Yes, he’s tough and hard-nosed and he was a physical, take-no-prisoners defensive back in the Big Ten when the Big Ten was tough and hard-nosed. But Norvell is also a bit goofy. And we mean that in the best possible way. He likes to have fun, he likes his players (namely his quarterback and his wide receivers) to have fun and he likes to show you what he can dream up.
It was obvious Norvell was going to treat last Friday as sort of an old-school downtown Reno casino floor show from the very first play of the game. He had Strong hand off to Taua, who then flipped the ball to wide receiver Jamaal Bell who then flipped it back to Strong who then connected with a wide open Justin Lockett for a 44-yard gain. UNLV’s secondary looked like a bunch of scattered and stunned Wolf Pack tailgaters scurrying into the stadium at the kickoff. Norvell turned the game into the Silver State Circus right from the start and the Rebels never recovered.
Is that what you should do in your rivalry game on the first play of the game? Probably not. What if Taua flipped the ball over Bell’s head? What if Bell flipped it at Strong’s ankles? What if UNLV actually had a pass rush (the play looked like it was in slow motion) and buried Strong into Chris Ault Field? But Norvell did it anyway because, well, he can and he wanted to. And because it was UNLV, a straight man in an old Reno downtown casino floor show.
OVERALL: A
The Wolf Pack looked as disjointed, undisciplined and unfocused at times as you can possibly look in a 31-point victory. But that’s the beauty of playing a team that hasn’t won a game in two years.
In between all of the undisciplined (12 penalties on the Pack) and unfocused and disjointed moments (six plays inside the UNLV 2-yard line produced one total yard and a Pack penalty in the second quarter), there were enough Pack highlights for the fourth most points by a Nevada team in this 52-year rivalry. This wasn’t a football game as much as it was a YouTube highlight video for Norvell, offensive coordinator Matt Mumme and his pass-happy Air Raid offense, Strong and the receivers. The Wolf Pack threw the ball on 49-of-68 plays. In the second half, up by at least four touchdowns, it was 23 passes to two runs.

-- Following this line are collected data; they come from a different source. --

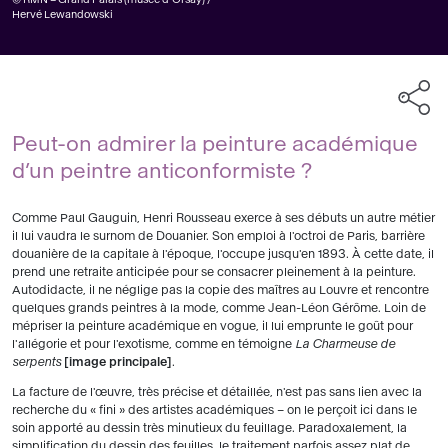
Hervé Lewandowski
Peut-on admirer la peinture académique
d’un peintre anticonformiste ?
Comme Paul Gauguin, Henri Rousseau exerce à ses débuts un autre métier
il lui vaudra le surnom de Douanier. Son emploi à l'octroi de Paris, barrière
douanière de la capitale à l'époque, l'occupe jusqu'en 1893. À cette date, il
prend une retraite anticipée pour se consacrer pleinement à la peinture.
Autodidacte, il ne néglige pas la copie des maîtres au Louvre et rencontre
quelques grands peintres à la mode, comme Jean-Léon Gérôme. Loin de
mépriser la peinture académique en vogue, il lui emprunte le goût pour
l'allégorie et pour l'exotisme, comme en témoigne
La Charmeuse de
serpents
image principale
.
La facture de l'œuvre, très précise et détaillée, n'est pas sans lien avec la
recherche du « fini » des artistes académiques – on le perçoit ici dans le
soin apporté au dessin très minutieux du feuillage. Paradoxalement, la
simplification du dessin des feuilles, le traitement parfois assez plat de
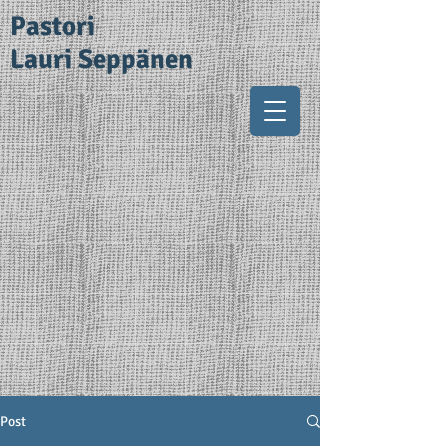
Pastori
Lauri Seppänen
Post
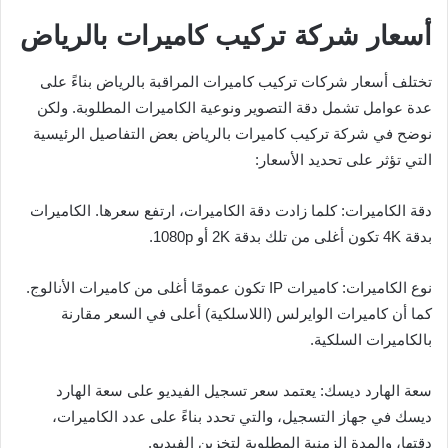
أسعار شركة تركيب كاميرات بالرياض
تختلف أسعار شركات تركيب كاميرات المراقبة بالرياض بناءً على
عدة عوامل تشمل دقة التصوير ونوعية الكاميرات المطلوبة. ولكن
نوضح في شركة تركيب كاميرات بالرياض بعض التفاصيل الرئيسية
التي تؤثر على تحديد الأسعار:
دقة الكاميرات: كلما زادت دقة الكاميرات، ارتفع سعرها. الكاميرات
بدقة 4K تكون أغلى من تلك بدقة 2K أو 1080p.
نوع الكاميرات: كاميرات IP تكون عمومًا أغلى من كاميرات الأنالوج.
كما أن كاميرات الوايرلس (اللاسلكية) أعلى في السعر مقارنة
بالكاميرات السلكية.
سعة الهارد ديسك: يعتمد سعر تسجيل الفيديو على سعة الهارد
ديسك في جهاز التسجيل، والتي تحدد بناءً على عدد الكاميرات،
دقتها، والمدة الزمنية المطلوبة لتخزين الفيديو.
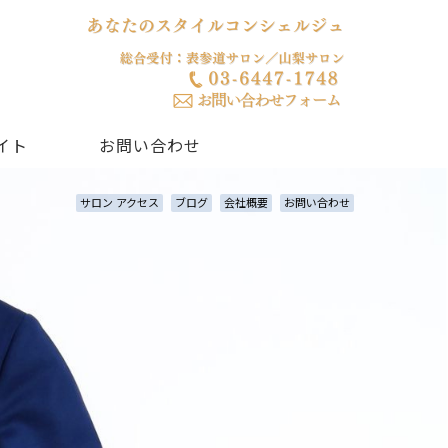
イト
お問い合わせ
サロン アクセス
ブログ
会社概要
お問い合わせ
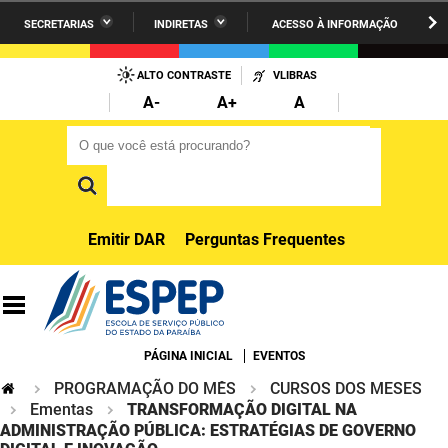
SECRETARIAS
INDIRETAS
ACESSO À INFORMAÇÃO
A União
Administração
IR
PARA
ALTO CONTRASTE
VLIBRAS
AESA
Administração Penitenciária
O
A-
A+
A
CONTEÚDO
ARPB
Agricultura Familiar e Desenvolvimento do Semiárido
O que você está procurando?
O que você está procurando?
Agevisa
Casa Civil do Governador
Cagepa
Casa Militar do Governador
Emitir DAR
Perguntas Frequentes
Cehap
Ciência, Tecnologia, Inovação e Ensino Superior
Cinep
Comunicação Institucional
Codata
Controladoria Geral do Estado
PÁGINA INICIAL
EVENTOS
PROGRAMAÇÃO DO MÊS
CURSOS DOS MESES
Companhia Docas
Cultura
Ementas
TRANSFORMAÇÃO DIGITAL NA
ADMINISTRAÇÃO PÚBLICA: ESTRATÉGIAS DE GOVERNO
Corpo de Bombeiros
Desenvolvimento da Agropecuária e Pesca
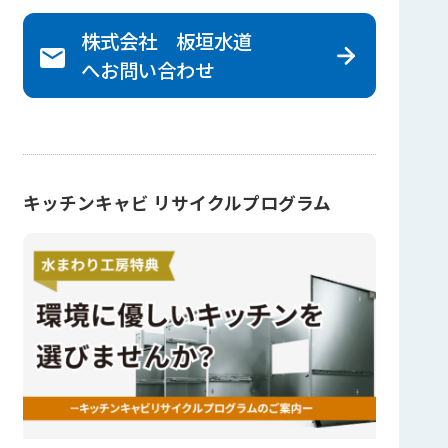
株式会社 板垣水道
へ
お問い合わせ
キッチンキャビ リサイクルプログラム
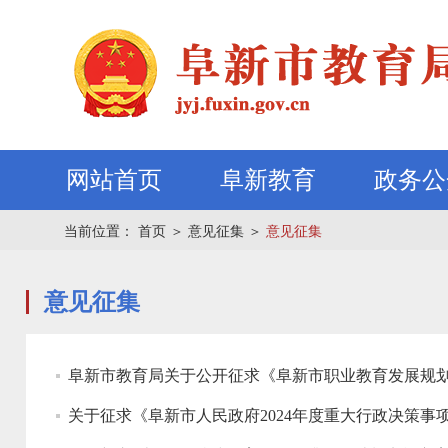
网站首页
阜新教育
政务公
当前位置：
首页
＞
意见征集
＞
意见征集
意见征集
阜新市教育局关于公开征求《阜新市职业教育发展规划（2
关于征求《阜新市人民政府2024年度重大行政决策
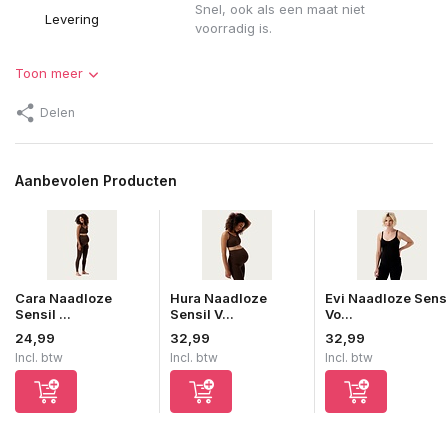
Snel, ook als een maat niet
Levering
voorradig is.
Toon meer
Delen
Aanbevolen Producten
Cara Naadloze
Hura Naadloze
Evi Naadloze Sens
Sensil ...
Sensil V...
Vo...
24,99
32,99
32,99
Incl. btw
Incl. btw
Incl. btw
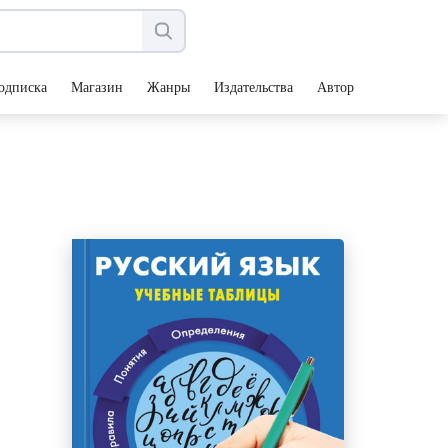
одписка
Магазин
Жанры
Издательства
Авторы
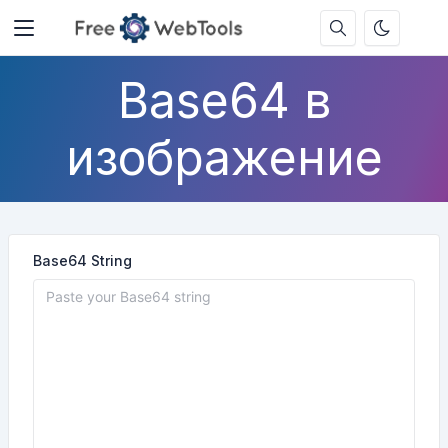
Base64 в
изображение
Base64 String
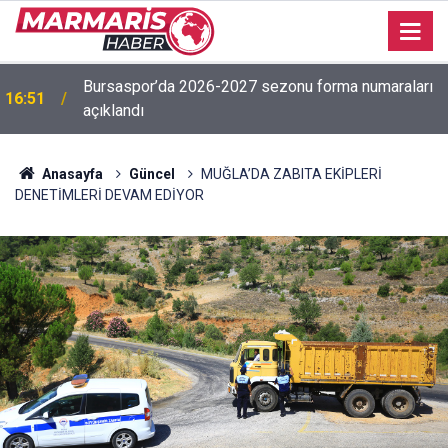
İşitme Engelliler Genç Kız Futsal Milli Takımı,
16:50
Bilecik’te kampa girdi
Anasayfa
Güncel
MUĞLA’DA ZABITA EKİPLERİ
DENETİMLERİ DEVAM EDİYOR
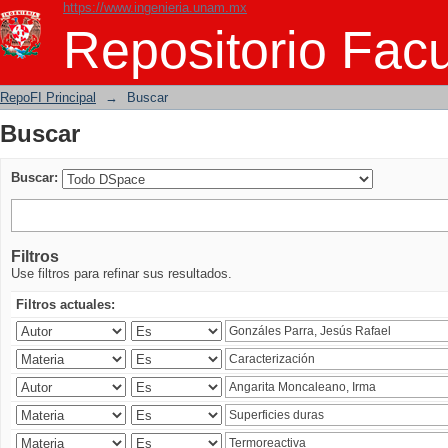
https://www.ingenieria.unam.mx
Buscar
Repositorio Facu
RepoFI Principal
→
Buscar
Buscar
Buscar:
Filtros
Use filtros para refinar sus resultados.
Filtros actuales:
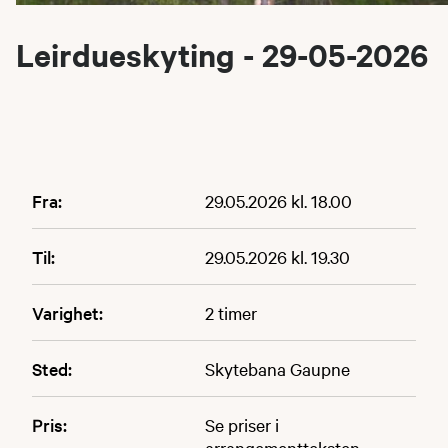
Leirdueskyting - 29-05-2026
Fra:
29.05.2026 kl. 18.00
Til:
29.05.2026 kl. 19.30
Varighet:
2 timer
Sted:
Skytebana Gaupne
Pris:
Se priser i
arrangementteksten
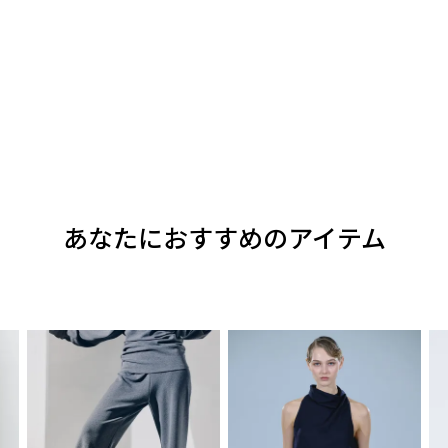
あなたにおすすめのアイテム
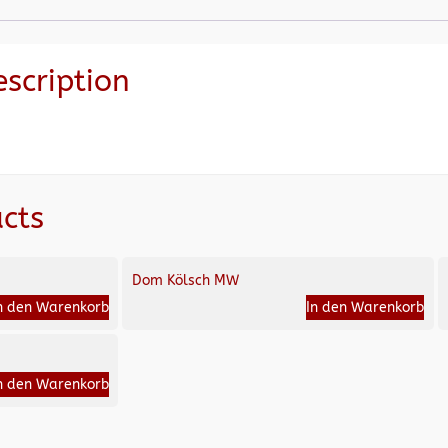
escription
cts
Dom Kölsch MW
n den Warenkorb
In den Warenkorb
n den Warenkorb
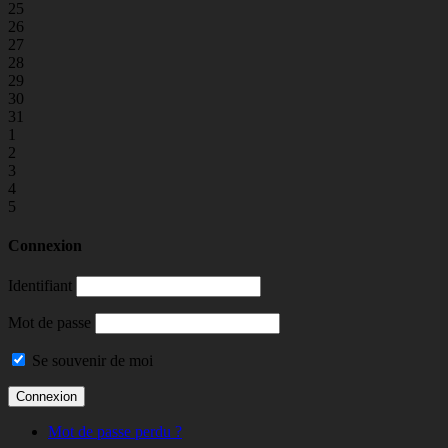
25
26
27
28
29
30
31
1
2
3
4
5
Connexion
Identifiant
Mot de passe
Se souvenir de moi
Mot de passe perdu ?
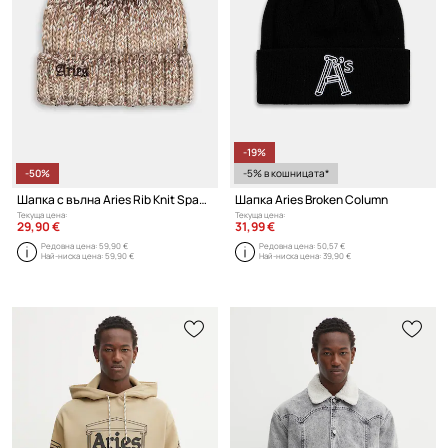
-19%
-50%
-5% в кошницата*
Шапка с вълна Aries Rib Knit Space Dye
Шапка Aries Broken Column
Текуща цена:
Текуща цена:
29,90 €
31,99 €
Редовна цена:
59,90 €
Редовна цена:
50,57 €
Най-ниска цена:
59,90 €
Най-ниска цена:
39,90 €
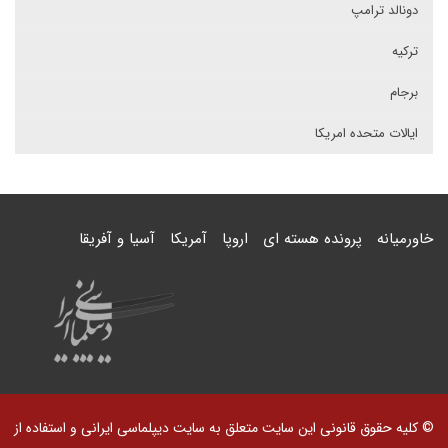
دونالد ترامپ
ترکیه
برجام
ایالات متحده امریکا
خاورمیانه
پرونده هسته ای
اروپا
آمریکا
آسیا و آفریقا
© کلیه حقوق قانونی این سایت متعلق به سایت دیپلماسی ایرانی و استفاده از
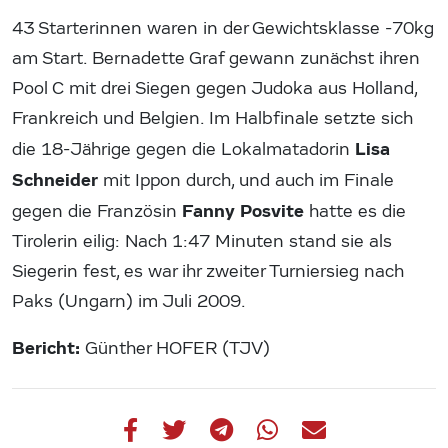
43 Starterinnen waren in der Gewichtsklasse -70kg
am Start. Bernadette Graf gewann zunächst ihren
Pool C mit drei Siegen gegen Judoka aus Holland,
Frankreich und Belgien. Im Halbfinale setzte sich
Lisa
die 18-Jährige gegen die Lokalmatadorin
Schneider
mit Ippon durch, und auch im Finale
Fanny Posvite
gegen die Französin
hatte es die
Tirolerin eilig: Nach 1:47 Minuten stand sie als
Siegerin fest, es war ihr zweiter Turniersieg nach
Paks (Ungarn) im Juli 2009.
Bericht:
Günther HOFER (TJV)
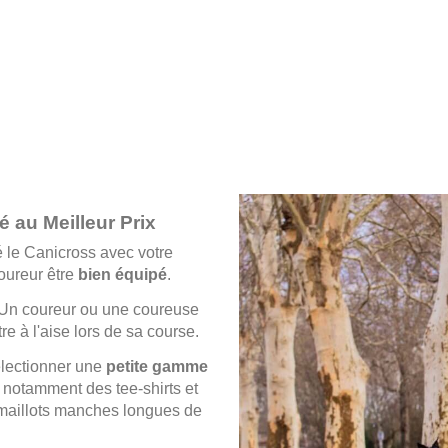
é au Meilleur Prix
té le Canicross avec votre
oureur être
bien équipé
.
! Un coureur ou une coureuse
e à l'aise lors de sa course.
électionner une
petite gamme
 notamment des tee-shirts et
 maillots manches longues de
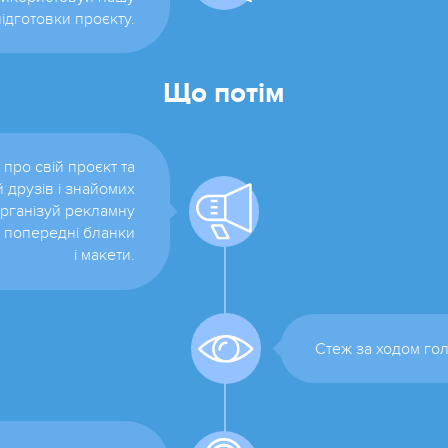
ідготовки проєкту.
Що потім
про свій проєкт та
 друзів і знайомих
Організуй рекламну
й попередні бланки
і макети.
Стеж за ходом го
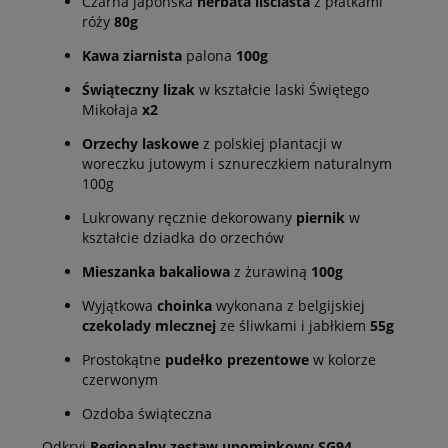
Czarna japońska
herbata liściasta
z płatkami
róży
80g
Kawa ziarnista
palona
100g
Świąteczny lizak
w kształcie laski Świętego
Mikołaja
x2
Orzechy laskowe
z polskiej plantacji w
woreczku jutowym i sznureczkiem naturalnym
100g
Lukrowany ręcznie dekorowany
piernik
w
kształcie dziadka do orzechów
Mieszanka bakaliowa
z żurawiną
100g
Wyjątkowa
choinka
wykonana z belgijskiej
czekolady mlecznej
ze śliwkami i jabłkiem
55g
Prostokątne
pudełko prezentowe
w kolorze
czerwonym
Ozdoba świąteczna
Odkryj
Regionalny zestaw upominkowy SG94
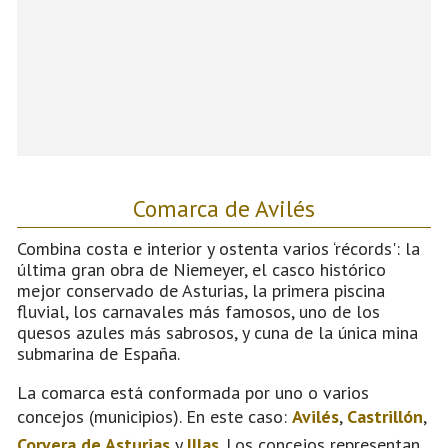
Comarca de Avilés
Combina costa e interior y ostenta varios ‘récords': la
última gran obra de Niemeyer, el casco histórico
mejor conservado de Asturias, la primera piscina
fluvial, los carnavales más famosos, uno de los
quesos azules más sabrosos, y cuna de la única mina
submarina de España.
La comarca está conformada por uno o varios
concejos (municipios). En este caso:
Avilés
,
Castrillón
,
Corvera de Asturias
y
Illas
. Los concejos representan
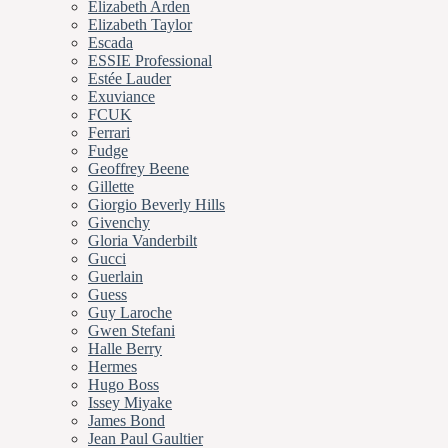
Elizabeth Arden
Elizabeth Taylor
Escada
ESSIE Professional
Estée Lauder
Exuviance
FCUK
Ferrari
Fudge
Geoffrey Beene
Gillette
Giorgio Beverly Hills
Givenchy
Gloria Vanderbilt
Gucci
Guerlain
Guess
Guy Laroche
Gwen Stefani
Halle Berry
Hermes
Hugo Boss
Issey Miyake
James Bond
Jean Paul Gaultier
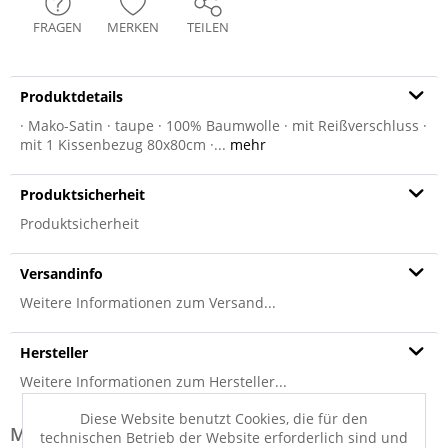
FRAGEN
MERKEN
TEILEN
Produktdetails
· Mako-Satin · taupe · 100% Baumwolle · mit Reißverschluss ·
mit 1 Kissenbezug 80x80cm ·...
mehr
Produktsicherheit
Produktsicherheit
Versandinfo
Weitere Informationen zum Versand...
Hersteller
Weitere Informationen zum Hersteller...
Diese Website benutzt Cookies, die für den
Modell-Familie: CORNFLOWER
technischen Betrieb der Website erforderlich sind und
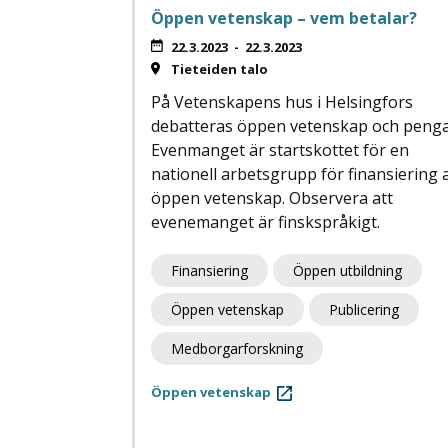
Öppen vetenskap – vem betalar?
22.3.2023
-
22.3.2023
Tieteiden talo
På Vetenskapens hus i Helsingfors
debatteras öppen vetenskap och penga
Evenmanget är startskottet för en
nationell arbetsgrupp för finansiering 
öppen vetenskap. Observera att
evenemanget är finskspråkigt.
Finansiering
Öppen utbildning
Öppen vetenskap
Publicering
Medborgarforskning
Öppen vetenskap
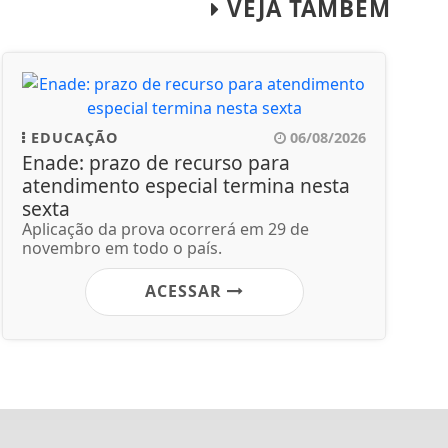
VEJA TAMBÉM
EDUCAÇÃO
06/08/2026
Enade: prazo de recurso para
atendimento especial termina nesta
sexta
Aplicação da prova ocorrerá em 29 de
novembro em todo o país.
ACESSAR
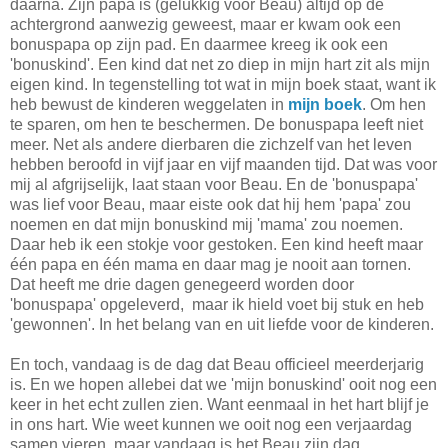
daarna. Zijn papa is (gelukkig voor Beau) altijd op de
achtergrond aanwezig geweest, maar er kwam ook een
bonuspapa op zijn pad. En daarmee kreeg ik ook een
'bonuskind'. Een kind dat net zo diep in mijn hart zit als mijn
eigen kind. In tegenstelling tot wat in mijn boek staat, want ik
heb bewust de kinderen weggelaten in
mijn boek
. Om hen
te sparen, om hen te beschermen. De bonuspapa leeft niet
meer. Net als andere dierbaren die zichzelf van het leven
hebben beroofd in vijf jaar en vijf maanden tijd. Dat was voor
mij al afgrijselijk, laat staan voor Beau. En de 'bonuspapa'
was lief voor Beau, maar eiste ook dat hij hem 'papa' zou
noemen en dat mijn bonuskind mij 'mama' zou noemen.
Daar heb ik een stokje voor gestoken. Een kind heeft maar
één papa en één mama en daar mag je nooit aan tornen.
Dat heeft me drie dagen genegeerd worden door
'bonuspapa' opgeleverd, maar ik hield voet bij stuk en heb
'gewonnen'. In het belang van en uit liefde voor de kinderen.
En toch, vandaag is de dag dat Beau officieel meerderjarig
is. En we hopen allebei dat we 'mijn bonuskind' ooit nog een
keer in het echt zullen zien. Want eenmaal in het hart blijf je
in ons hart. Wie weet kunnen we ooit nog een verjaardag
samen vieren, maar vandaag is het Beau zijn dag.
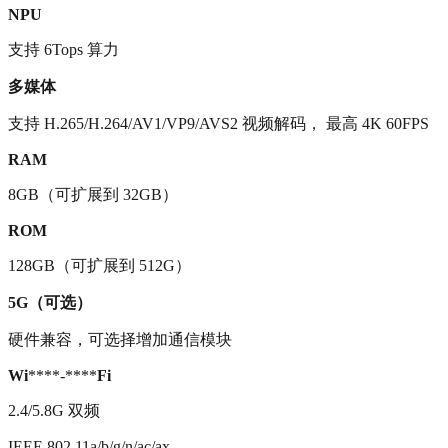
NPU
支持 6Tops 算力
多媒体
支持 H.265/H.264/AV1/VP9/AVS2 视频解码， 最高 4K 60FPS
RAM
8GB（可扩展到 32GB）
ROM
128GB（可扩展到 512G）
5G（可选）
硬件兼容，可选择增加通信模块
Wi
****-****
Fi
2.4/5.8G 双频
IEEE 802.11a/b/g/n/ac/ax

The Pack defense, after all, did the selfish thing by returning two interceptions for touchdowns, robbing the Pack offense of precious plays so Norvell, Mumme, Strong and the receivers couldn’t waste a moment handing the ball off.
A flea flicker on the first play of the game, followed by 23 passes and just two runs in a second half with leads of at least 27 points, might lead one to believe the Pack didn’t truly respect the opponent.